- [Work instruction]:
What you return must match the records exactly, except that the pictures are gone.

Stored entries:
++++++
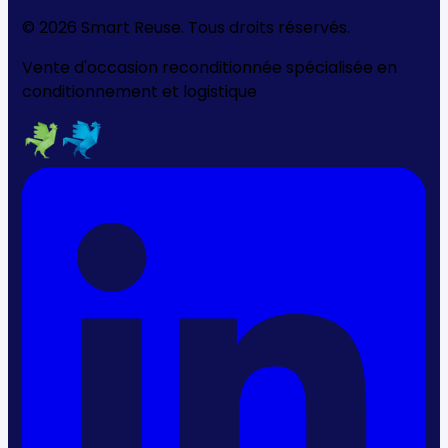
©
2026
Smart Reuse. Tous droits réservés.
Vente d'occasion reconditionnée spécialisée en
conditionnement et logistique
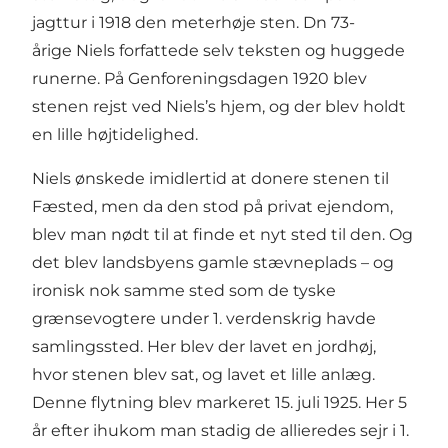
jagttur i 1918 den meterhøje sten. Dn 73-
årige Niels forfattede selv teksten og huggede
runerne. På Genforeningsdagen 1920 blev
stenen rejst ved Niels’s hjem, og der blev holdt
en lille højtidelighed.
Niels ønskede imidlertid at donere stenen til
Fæsted, men da den stod på privat ejendom,
blev man nødt til at finde et nyt sted til den. Og
det blev landsbyens gamle stævneplads – og
ironisk nok samme sted som de tyske
grænsevogtere under 1. verdenskrig havde
samlingssted. Her blev der lavet en jordhøj,
hvor stenen blev sat, og lavet et lille anlæg.
Denne flytning blev markeret 15. juli 1925. Her 5
år efter ihukom man stadig de allieredes sejr i 1.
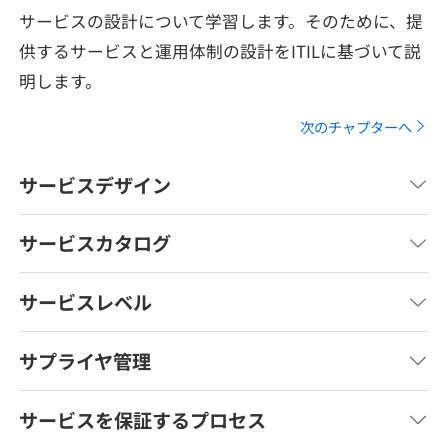
メディア
SQL
サービスの設計について学習します。そのために、提
4択課題
新卒エージェント
供するサービスと運用体制の設計をITILに基づいて説
paizaとは？
Tech Team Journal
評価結果一覧
明します。
ナレッジ
イベント・セミナー
次のチャプターへ
paiza times
再チャレンジ結果一覧
リファレンス
インタビュー
サービスデザイン
note
就活成功ガイド
プラン
サービスカタログ
個人向けプラン
サービスレベル
法人向けプラン
サプライヤ管理
学校向けプラン
サービスを保証するプロセス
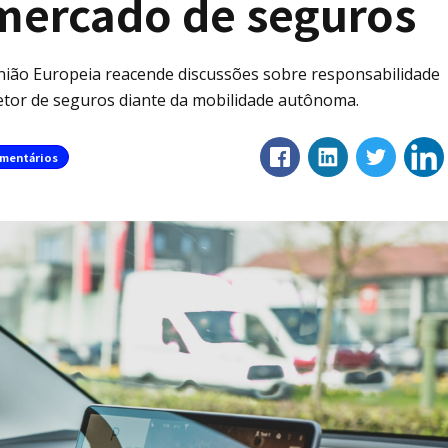
 mercado de seguros
 União Europeia reacende discussões sobre responsabilidade
o setor de seguros diante da mobilidade autônoma.
mentários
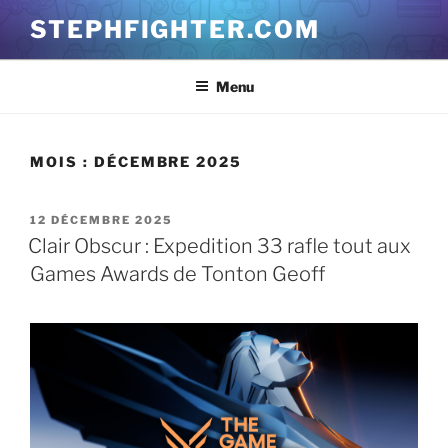
Aller
STEPHFIGHTER.COM
au
contenu
principal
Menu
MOIS :
DÉCEMBRE 2025
PUBLIÉ
12 DÉCEMBRE 2025
LE
Clair Obscur : Expedition 33 rafle tout aux
Games Awards de Tonton Geoff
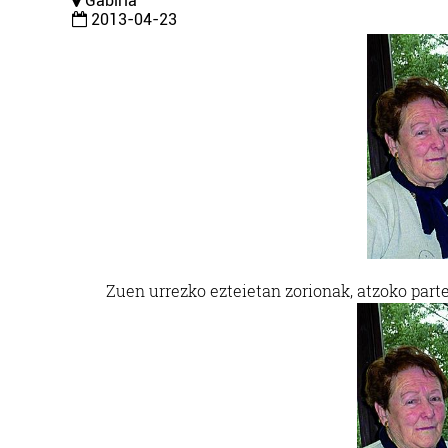
Gabiria
2013-04-23
Zuen urrezko ezteietan zorionak, atzoko parte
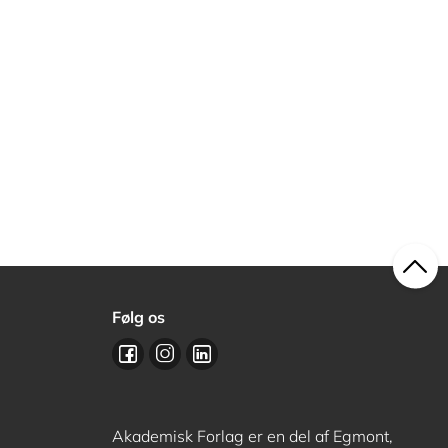
Følg os
Akademisk Forlag er en del af Egmont,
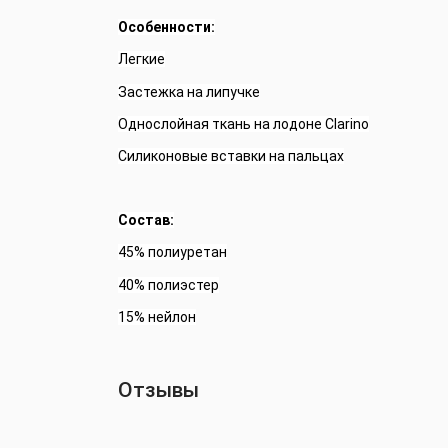
Особенности:
Легкие
Застежка на липучке
Однослойная ткань на лодоне Clarino
Силиконовые вставки на пальцах
Состав:
45% полиуретан
40% полиэстер
15% нейлон
Отзывы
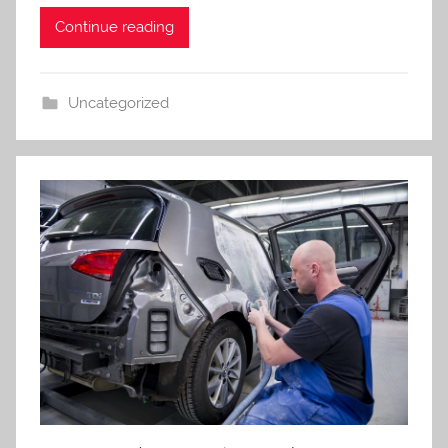
Continue reading
Uncategorized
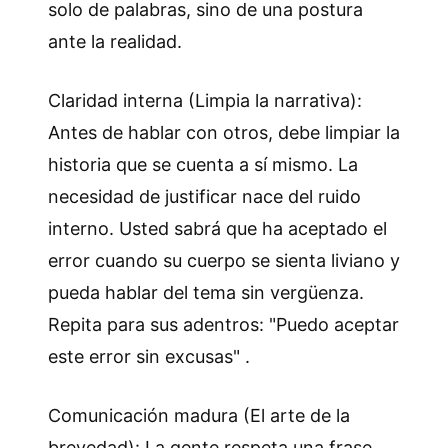
solo de palabras, sino de una postura
ante la realidad.
Claridad interna (Limpia la narrativa):
Antes de hablar con otros, debe limpiar la
historia que se cuenta a sí mismo. La
necesidad de justificar nace del ruido
interno. Usted sabrá que ha aceptado el
error cuando su cuerpo se sienta liviano y
pueda hablar del tema sin vergüenza.
Repita para sus adentros: "Puedo aceptar
este error sin excusas" .
Comunicación madura (El arte de la
brevedad): La gente respeta una frase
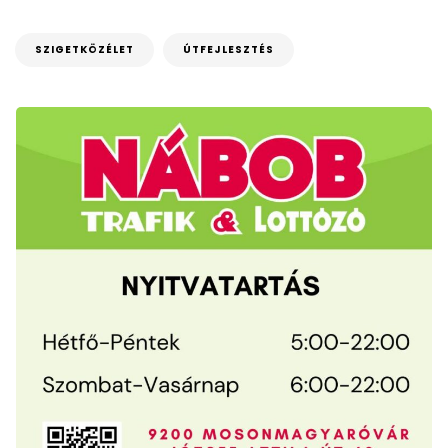
SZIGETKÖZÉLET
ÚTFEJLESZTÉS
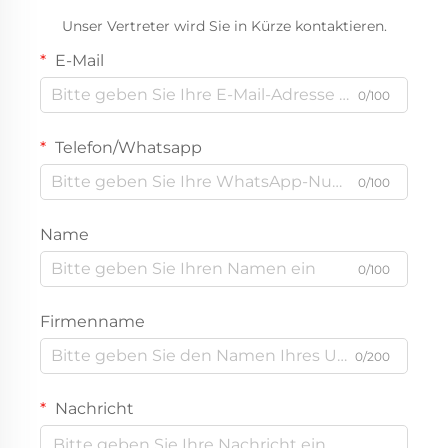
Unser Vertreter wird Sie in Kürze kontaktieren.
E-Mail
0/100
Telefon/Whatsapp
0/100
Name
0/100
Firmenname
0/200
Nachricht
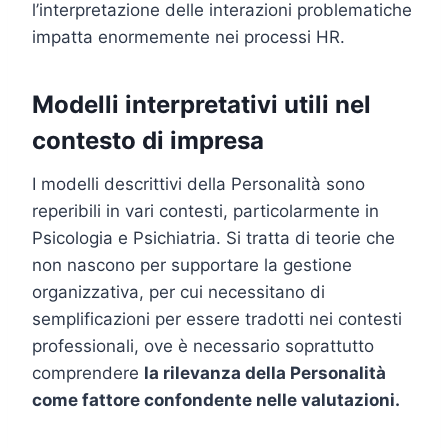
l’interpretazione delle interazioni problematiche
impatta enormemente nei processi HR.
Modelli interpretativi utili nel
contesto di impresa
I modelli descrittivi della Personalità sono
reperibili in vari contesti, particolarmente in
Psicologia e Psichiatria. Si tratta di teorie che
non nascono per supportare la gestione
organizzativa, per cui necessitano di
semplificazioni per essere tradotti nei contesti
professionali, ove è necessario soprattutto
comprendere
la rilevanza della Personalità
come fattore confondente nelle valutazioni.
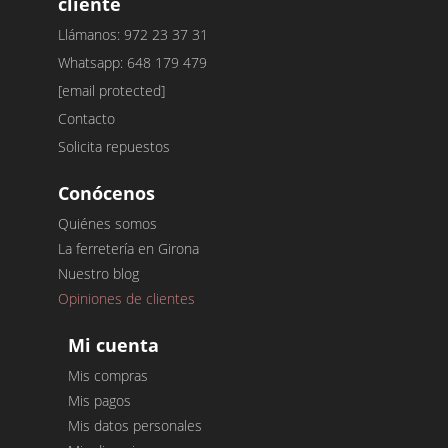
cliente
Llámanos: 972 23 37 31
Whatsapp: 648 179 479
[email protected]
Contacto
Solicita repuestos
Conócenos
Quiénes somos
La ferretería en Girona
Nuestro blog
Opiniones de clientes
Mi cuenta
Mis compras
Mis pagos
Mis datos personales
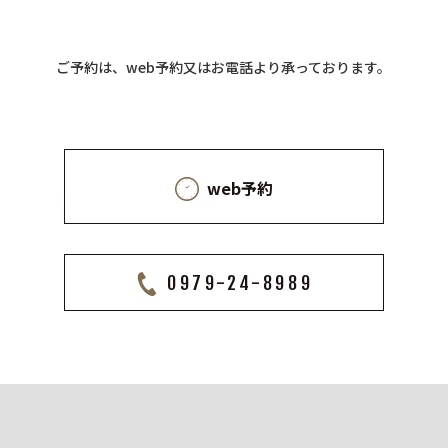
ご予約は、web予約又はお電話より承っております。
web予約
0979-24-8989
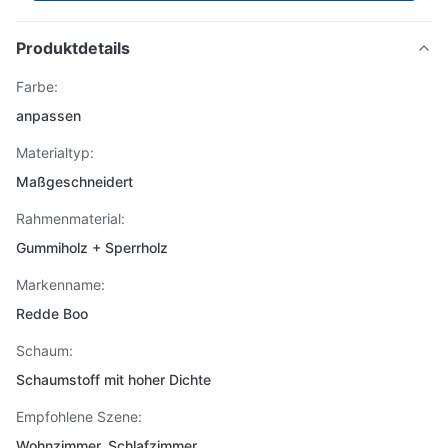
Produktdetails
Farbe:
anpassen
Materialtyp:
Maßgeschneidert
Rahmenmaterial:
Gummiholz ​​+ Sperrholz
Markenname:
Redde Boo
Schaum:
Schaumstoff mit hoher Dichte
Empfohlene Szene:
Wohnzimmer, Schlafzimmer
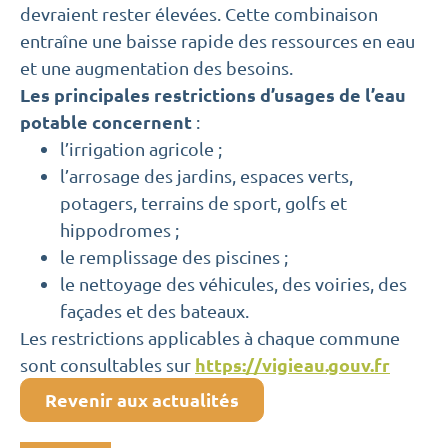
devraient rester élevées. Cette combinaison
entraîne une baisse rapide des ressources en eau
et une augmentation des besoins.
Les principales restrictions d’usages de l’eau
potable concernent
:
l’irrigation agricole ;
l’arrosage des jardins, espaces verts,
potagers, terrains de sport, golfs et
hippodromes ;
le remplissage des piscines ;
le nettoyage des véhicules, des voiries, des
façades et des bateaux.
Les restrictions applicables à chaque commune
https://vigieau.gouv.fr
sont consultables sur
Revenir aux actualités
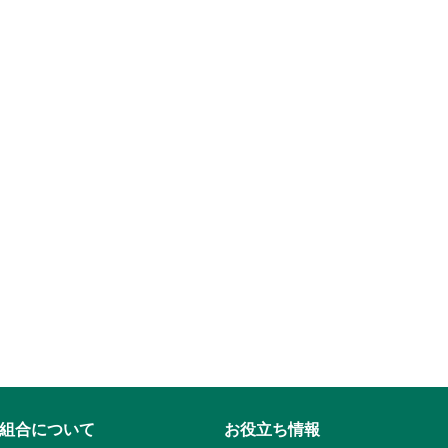
組合について
お役立ち情報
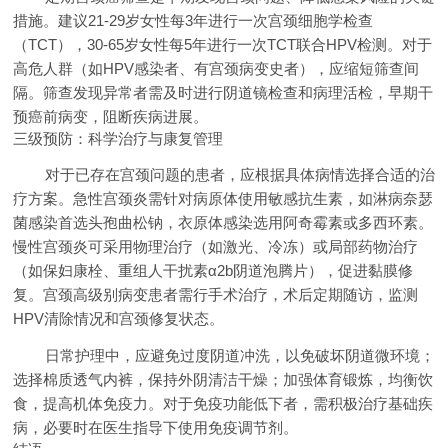
措施。建议21-29岁女性每3年进行一次宫颈细胞学检查
（TCT），30-65岁女性每5年进行一次TCT联合HPV检测。对于
高危人群（如HPV感染者、有宫颈病变史者），应缩短筛查间
隔。筛查发现异常者需及时进行阴道镜检查和病理活检，早期干
预癌前病变，阻断疾病进展。
三级预防：科学治疗与康复管理
对于已存在宫颈问题的患者，应根据具体病情选择合适的治
疗方案。急性宫颈炎需针对病原体使用敏感抗生素，如淋病奈瑟
菌感染首选头孢曲松钠，衣原体感染选用阿奇霉素或多西环素。
慢性宫颈炎可采用物理治疗（如激光、冷冻）或局部药物治疗
（如保妇康栓、重组人干扰素α2b阴道泡腾片），促进黏膜修
复。宫颈高级别病变患者需行手术治疗，术后定期随访，监测
HPV清除情况和宫颈修复状态。
日常护理中，应避免过度阴道冲洗，以免破坏阴道微环境；
选择棉质透气内裤，保持外阴清洁干燥；加强体育锻炼，均衡饮
食，提高机体免疫力。对于免疫功能低下者，需积极治疗基础疾
病，必要时在医生指导下使用免疫调节剂。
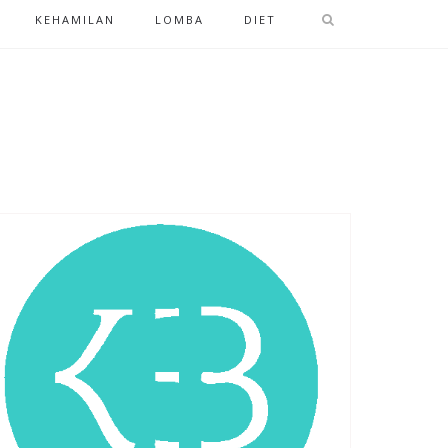
KEHAMILAN
LOMBA
DIET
++++++
- [Response to the exercise]:
©
2026
Smart Reuse. Tous droits réservés.
Vente d'occasion reconditionnée spécialisée en
conditionnement et logistique
jagttur i 1918 den meterhøje sten. Dn 73-
årige Niels forfattede selv teksten og huggede
runerne. På Genforeningsdagen 1920 blev
stenen rejst ved Niels’s hjem, og der blev holdt
en lille højtidelighed.
Niels ønskede imidlertid at donere stenen til
Fæsted, men da den stod på privat ejendom,
blev man nødt til at finde et nyt sted til den. Og
det blev landsbyens gamle stævneplads – og
ironisk nok samme sted som de tyske
grænsevogtere under 1. verdenskrig havde
samlingssted. Her blev der lavet en jordhøj,
hvor stenen blev sat, og lavet et lille anlæg.
Denne flytning blev markeret 15. juli 1925. Her 5
år efter ihukom man stadig de allieredes sejr i 1.
メディア
SQL
サービスの設計について学習します。そのために、提
4択課題
新卒エージェント
供するサービスと運用体制の設計をITILに基づいて説
paizaとは？
Tech Team Journal
評価結果一覧
明します。
ナレッジ
イベント・セミナー
次のチャプターへ
paiza times
再チャレンジ結果一覧
リファレンス
インタビュー
サービスデザイン
note
就活成功ガイド
プラン
サービスカタログ
個人向けプラン
サービスレベル
法人向けプラン
サプライヤ管理
学校向けプラン
サービスを保証するプロセス
 mercado de seguros
 União Europeia reacende discussões sobre responsabilidade
o setor de seguros diante da mobilidade autônoma.
mentários
Aller
STEPHFIGHTER.COM
au
contenu
principal
Menu
MOIS :
DÉCEMBRE 2025
PUBLIÉ
12 DÉCEMBRE 2025
LE
Clair Obscur : Expedition 33 rafle tout aux
Games Awards de Tonton Geoff
Gabiria
2013-04-23
Zuen urrezko ezteietan zorionak, atzoko parte
Følg os
Akademisk Forlag er en del af Egmont,
Особенности:
Легкие
Застежка на липучке
Однослойная ткань на лодоне Clarino
Силиконовые вставки на пальцах
Состав:
45% полиуретан
40% полиэстер
15% нейлон
Отзывы
Continue reading
Uncategorized
solo de palabras, sino de una postura
ante la realidad.
Claridad interna (Limpia la narrativa):
Antes de hablar con otros, debe limpiar la
historia que se cuenta a sí mismo. La
necesidad de justificar nace del ruido
interno. Usted sabrá que ha aceptado el
error cuando su cuerpo se sienta liviano y
pueda hablar del tema sin vergüenza.
Repita para sus adentros: "Puedo aceptar
este error sin excusas" .
Comunicación madura (El arte de la
brevedad): La gente respeta una frase
SZIGETKÖZÉLET
ÚTFEJLESZTÉS
Unser Vertreter wird Sie in Kürze kontaktieren.
E-Mail
0/100
Telefon/Whatsapp
0/100
Name
0/100
Firmenname
0/200
Nachricht
l’interpretazione delle interazioni problematiche
impatta enormemente nei processi HR.
Modelli interpretativi utili nel
contesto di impresa
I modelli descrittivi della Personalità sono
reperibili in vari contesti, particolarmente in
Psicologia e Psichiatria. Si tratta di teorie che
non nascono per supportare la gestione
organizzativa, per cui necessitano di
semplificazioni per essere tradotti nei contesti
professionali, ove è necessario soprattutto
comprendere
la rilevanza della Personalità
come fattore confondente nelle valutazioni.
cliente
Llámanos: 972 23 37 31
Whatsapp: 648 179 479
[email protected]
Contacto
Solicita repuestos
Conócenos
Quiénes somos
La ferretería en Girona
Nuestro blog
Opiniones de clientes
Mi cuenta
Mis compras
Mis pagos
Mis datos personales
ご予約は、web予約又はお電話より承っております。
web予約
0979-24-8989
Produktdetails
Farbe:
anpassen
Materialtyp:
Maßgeschneidert
Rahmenmaterial:
Gummiholz ​​+ Sperrholz
Markenname:
Redde Boo
Schaum:
Schaumstoff mit hoher Dichte
Empfohlene Szene:
Wohnzimmer, Schlafzimmer
devraient rester élevées. Cette combinaison
entraîne une baisse rapide des ressources en eau
et une augmentation des besoins.
Les principales restrictions d’usages de l’eau
potable concernent
:
l’irrigation agricole ;
l’arrosage des jardins, espaces verts,
potagers, terrains de sport, golfs et
hippodromes ;
le remplissage des piscines ;
le nettoyage des véhicules, des voiries, des
façades et des bateaux.
Les restrictions applicables à chaque commune
https://vigieau.gouv.fr
sont consultables sur
Revenir aux actualités
組合について
お役立ち情報
措施。建议21-29岁女性每3年进行一次宫颈细胞学检查
（TCT），30-65岁女性每5年进行一次TCT联合HPV检测。对于
高危人群（如HPV感染者、有宫颈病变史者），应缩短筛查间
隔。筛查发现异常者需及时进行阴道镜检查和病理活检，早期干
预癌前病变，阻断疾病进展。
三级预防：科学治疗与康复管理
对于已存在宫颈问题的患者，应根据具体病情选择合适的治
疗方案。急性宫颈炎需针对病原体使用敏感抗生素，如淋病奈瑟
菌感染首选头孢曲松钠，衣原体感染选用阿奇霉素或多西环素。
慢性宫颈炎可采用物理治疗（如激光、冷冻）或局部药物治疗
（如保妇康栓、重组人干扰素α2b阴道泡腾片），促进黏膜修
复。宫颈高级别病变患者需行手术治疗，术后定期随访，监测
HPV清除情况和宫颈修复状态。
日常护理中，应避免过度阴道冲洗，以免破坏阴道微环境；
选择棉质透气内裤，保持外阴清洁干燥；加强体育锻炼，均衡饮
食，提高机体免疫力。对于免疫功能低下者，需积极治疗基础疾
病，必要时在医生指导下使用免疫调节剂。
KEHAMILAN
LOMBA
DIET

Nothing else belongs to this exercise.